Roll Call: “On Wednesday, Speaker John A. Boehner, R-Ohio, held meetings with groups of “pragmatist” lawmakers — as Michael G. Grimm, R-N.Y., described them — who want to pass a policy-rider-free continuing resolution and end the government shutdown as soon as possible. Grimm said the group was ‘spitballing some ideas’ on how to pass a CR that would fund the entire government, but he indicated that any plan would probably require a number of centrists to join Democrats in voting down a routine procedural motion in an attempt to seize control of the debate and the House floor.” Of course, the last moderate GOP effort didn’t go so well.

USA Today looks at Boehner’s options.

Politico: “Ted Cruz faced a barrage of hostile questions Wednesday from angry GOP senators, who lashed the Texas tea party freshman for helping prompt a government shutdown crisis without a strategy to end it. At a closed-door lunch meeting in the Senate’s Mansfield Room, Republican after Republican pressed Cruz to explain how he would propose to end the bitter budget impasse with Democrats, according to senators who attended the meeting. A defensive Cruz had no clear plan to force an end to the shutdown — or explain how he would defund Obamacare, as he has demanded all along, sources said.”

Grover Norquist trashed Sen. Ted Cruz (R-TX), saying he “pushed House Republicans into traffic and wandered away”: “The only confusion that comes out is that Cruz stood on the side and confused people about the fact that every Republican agrees. He said if you don’t agree with my tactic and with the specific structure of my idea, you’re bad. He said if the House would simply pass the bill with defunding he would force the Senate to act. He would lead this grass-roots movement that would get Democrats to change their mind. So the House passed it, it went to the Senate, and Ted Cruz said, oh, we don’t have the votes over here. And I can’t find the e-mails or ads targeting Democrats to support it. Cruz said he would deliver the votes and he didn’t deliver any Democratic votes. He pushed House Republicans into traffic and wandered away.”
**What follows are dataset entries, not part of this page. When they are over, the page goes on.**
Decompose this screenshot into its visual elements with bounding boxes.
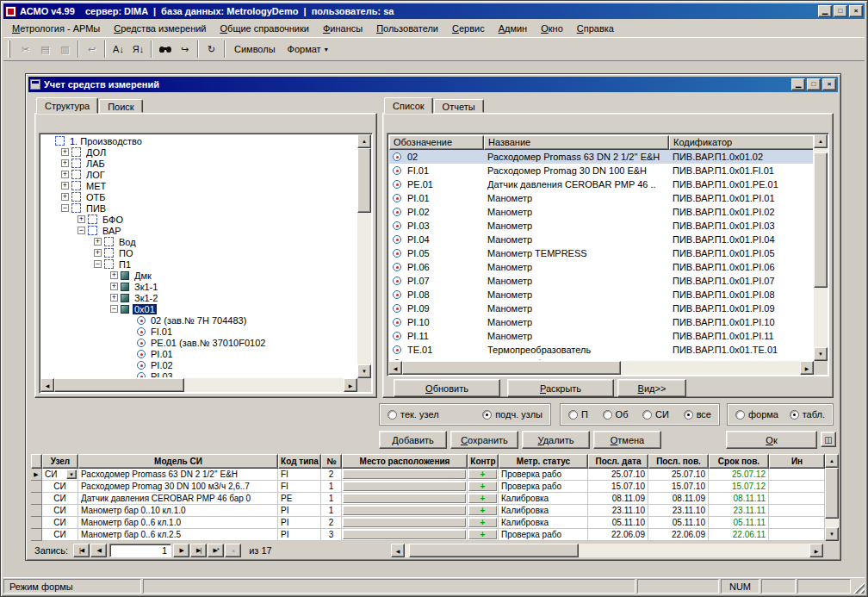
last-record-button[interactable]: ▶| xyxy=(190,544,207,557)
grid-cell-control[interactable]: + xyxy=(468,517,499,529)
row-selector[interactable]: ▶ xyxy=(31,469,42,481)
toolbar-grip[interactable] xyxy=(8,40,10,58)
scroll-track[interactable] xyxy=(405,544,809,557)
grid-cell-last-check[interactable]: 05.11.10 xyxy=(648,517,709,529)
list-row[interactable]: PI.01МанометрПИВ.ВАР.П1.0x01.PI.01 xyxy=(389,191,813,205)
grid-column-header[interactable]: Посл. пов. xyxy=(648,454,709,469)
grid-cell-type[interactable]: PI xyxy=(278,529,321,541)
sort-desc-button[interactable]: Я↓ xyxy=(128,40,148,59)
radio-option[interactable]: Об xyxy=(603,409,629,420)
tab-search[interactable]: Поиск xyxy=(99,99,142,113)
grid-cell-last-check[interactable]: 15.07.10 xyxy=(648,481,709,493)
tree-expander[interactable]: + xyxy=(61,171,69,178)
scroll-track[interactable] xyxy=(825,468,839,527)
grid-row[interactable]: СИМанометр бар 0..6 кл.1.0PI2+Калибровка… xyxy=(31,517,825,529)
grid-cell-type[interactable]: PI xyxy=(278,517,321,529)
scroll-thumb[interactable] xyxy=(825,468,839,519)
grid-cell-control[interactable]: + xyxy=(468,505,499,517)
scroll-thumb[interactable] xyxy=(814,152,828,288)
scroll-up-button[interactable]: ▲ xyxy=(814,134,828,148)
list-row[interactable]: PI.02МанометрПИВ.ВАР.П1.0x01.PI.02 xyxy=(389,205,813,219)
scroll-track[interactable] xyxy=(402,361,800,375)
record-number-field[interactable]: 1 xyxy=(109,544,171,557)
location-chip[interactable] xyxy=(343,518,466,527)
grid-column-header[interactable]: Код типа xyxy=(278,454,321,469)
location-chip[interactable] xyxy=(343,494,466,503)
scroll-thumb[interactable] xyxy=(54,378,184,392)
maximize-button[interactable]: □ xyxy=(834,5,847,17)
inner-restore-button[interactable]: □ xyxy=(807,78,821,90)
grid-row[interactable]: СИМанометр бар 0..6 кл.2.5PI3+Проверка р… xyxy=(31,529,825,541)
tree-expander[interactable]: + xyxy=(110,283,118,290)
scroll-track[interactable] xyxy=(357,148,371,364)
list-row[interactable]: PE.01Датчик давления CEROBAR PMP 46 ..ПИ… xyxy=(389,177,813,191)
menu-item[interactable]: Справка xyxy=(570,21,621,36)
grid-column-header[interactable]: Ин xyxy=(769,454,825,469)
inner-minimize-button[interactable]: ▁ xyxy=(791,78,805,90)
tree-item[interactable]: 1. Производство xyxy=(41,135,356,146)
grid-cell-type[interactable]: FI xyxy=(278,481,321,493)
grid-column-header[interactable]: Узел xyxy=(42,454,78,469)
new-record-button[interactable]: ▶* xyxy=(208,544,224,557)
list-row[interactable]: PI.11МанометрПИВ.ВАР.П1.0x01.PI.11 xyxy=(389,329,813,343)
grid-cell-last-date[interactable]: 22.06.09 xyxy=(588,529,648,541)
scroll-down-button[interactable]: ▼ xyxy=(357,364,371,378)
grid-column-header[interactable]: Место расположения xyxy=(342,454,468,469)
grid-cell-model[interactable]: Расходомер Promag 30 DN 100 м3/ч 2,6..7 xyxy=(78,481,278,493)
grid-cell-node[interactable]: СИ▼ xyxy=(42,469,78,481)
list-row[interactable]: 02Расходомер Promass 63 DN 2 1/2'' Е&НПИ… xyxy=(389,150,813,164)
delete-record-button[interactable]: × xyxy=(225,544,241,557)
grid-cell-due[interactable]: 25.07.12 xyxy=(709,469,769,481)
grid-cell-location[interactable] xyxy=(342,469,468,481)
list-row[interactable]: PI.03МанометрПИВ.ВАР.П1.0x01.PI.03 xyxy=(389,219,813,233)
tree-item[interactable]: PE.01 (зав.№ 37010F0102 xyxy=(41,337,356,348)
tree-expander[interactable]: − xyxy=(78,227,85,234)
control-flag[interactable]: + xyxy=(468,482,497,491)
tree-expander[interactable]: − xyxy=(110,305,118,313)
control-flag[interactable]: + xyxy=(468,530,497,539)
grid-column-header[interactable]: Метр. статус xyxy=(499,454,588,469)
tree-item[interactable]: +МЕТ xyxy=(41,180,356,191)
grid-cell-last-check[interactable]: 25.07.10 xyxy=(648,469,709,481)
grid-cell-num[interactable]: 1 xyxy=(321,481,342,493)
radio-option[interactable]: тек. узел xyxy=(388,409,439,420)
scroll-up-button[interactable]: ▲ xyxy=(825,454,839,468)
tree-expander[interactable]: + xyxy=(110,294,118,302)
first-record-button[interactable]: |◀ xyxy=(73,544,90,557)
grid-cell-last-check[interactable]: 22.06.09 xyxy=(648,529,709,541)
list-vscroll[interactable]: ▲▼ xyxy=(814,134,828,361)
grid-row[interactable]: ▶СИ▼Расходомер Promass 63 DN 2 1/2'' Е&Н… xyxy=(31,469,825,481)
tree-item[interactable]: +Зк1-1 xyxy=(41,281,356,292)
tree-item[interactable]: +ЛОГ xyxy=(41,169,356,180)
refresh-list-button[interactable]: Обновить xyxy=(394,379,500,397)
grid-cell-model[interactable]: Манометр бар 0..6 кл.2.5 xyxy=(78,529,278,541)
grid-vscroll[interactable]: ▲▼ xyxy=(825,454,839,541)
grid-row[interactable]: СИРасходомер Promag 30 DN 100 м3/ч 2,6..… xyxy=(31,481,825,493)
grid-column-header[interactable]: Срок пов. xyxy=(709,454,769,469)
tree-expander[interactable]: + xyxy=(94,238,102,246)
grid-cell-node[interactable]: СИ xyxy=(42,481,78,493)
grid-cell-last-date[interactable]: 08.11.09 xyxy=(588,493,648,505)
refresh-button[interactable]: ↻ xyxy=(202,40,221,59)
tree-expander[interactable]: + xyxy=(61,148,69,156)
format-button[interactable]: Формат ▾ xyxy=(282,41,334,57)
location-chip[interactable] xyxy=(343,506,466,515)
location-chip[interactable] xyxy=(343,530,466,539)
minimize-button[interactable]: ▁ xyxy=(818,5,832,17)
menu-item[interactable]: Окно xyxy=(534,21,570,36)
paste-button[interactable]: ▥ xyxy=(55,40,75,59)
radio-option[interactable]: табл. xyxy=(790,409,825,420)
grid-cell-num[interactable]: 2 xyxy=(321,517,342,529)
grid-cell-status[interactable]: Калибровка xyxy=(499,517,588,529)
grid-cell-location[interactable] xyxy=(342,517,468,529)
cancel-button[interactable]: Отмена xyxy=(593,431,661,449)
list-row[interactable]: PI.08МанометрПИВ.ВАР.П1.0x01.PI.08 xyxy=(389,288,813,302)
tree-item[interactable]: 02 (зав.№ 7Н 704483) xyxy=(41,314,356,326)
grid-row[interactable]: СИДатчик давления CEROBAR PMP 46 бар 0PE… xyxy=(31,493,825,505)
radio-option[interactable]: подч. узлы xyxy=(482,409,542,420)
resize-grip[interactable] xyxy=(852,579,865,594)
list-row[interactable]: FI.01Расходомер Promag 30 DN 100 Е&НПИВ.… xyxy=(389,164,813,177)
list-row[interactable]: PI.07МанометрПИВ.ВАР.П1.0x01.PI.07 xyxy=(389,274,813,288)
menu-item[interactable]: Средства измерений xyxy=(107,21,213,36)
row-selector[interactable] xyxy=(31,493,42,505)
Said Harry Reid after the meeting at the White House: "We're through playing these little games focused on Obamacare.”

NBC News: "Arizona Sen. John McCain and other like-minded Republican senators could end up reprising roles as key deal-makers as the party seeks a final negotiated solution to the government shutdown. No clear path to ending the impasse over spending has emerged, but in one possible deal scenario -- a comprehensive agreement that also solves the problem of raising the debt limit -- McCain will likely play an essential role, just as he has been in past bipartisan agreements like the immigration bill that passed the Senate last June."

National Journal looks at the more influential behind-the-scenes conservatives in the House.